> Instructions to follow:
For every entry that follows, return the words exactly and omit any picture.

> Dataset:
────────────────

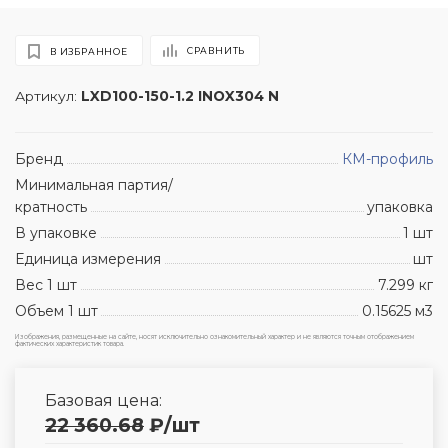
СРАВНИТЬ
В ИЗБРАННОЕ
Артикул:
LXD100-150-1.2 INOX304 N
Бренд
КМ-профиль
Минимальная партия/
кратность
упаковка
В упаковке
1 шт
Единица измерения
шт
Вес 1 шт
7.299 кг
Объем 1 шт
0.15625 м3
Изображения, размещенные на сайте, носят исключительно ознакомительный характер и не являются точным отображением
фактических характеристик товара.
Базовая цена:
22 360.68
₽
/шт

────────────────

> Written answer:
СРАВНИТЬ
В ИЗБРАННОЕ
Артикул:
LXD100-150-1.2 INOX304 N
Бренд
КМ-профиль
Минимальная партия/
кратность
упаковка
В упаковке
1 шт
Единица измерения
шт
Вес 1 шт
7.299 кг
Объем 1 шт
0.15625 м3
Изображения, размещенные на сайте, носят исключительно ознакомительный характер и не являются точным отображением
фактических характеристик товара.
Базовая цена:
22 360.68
₽
/шт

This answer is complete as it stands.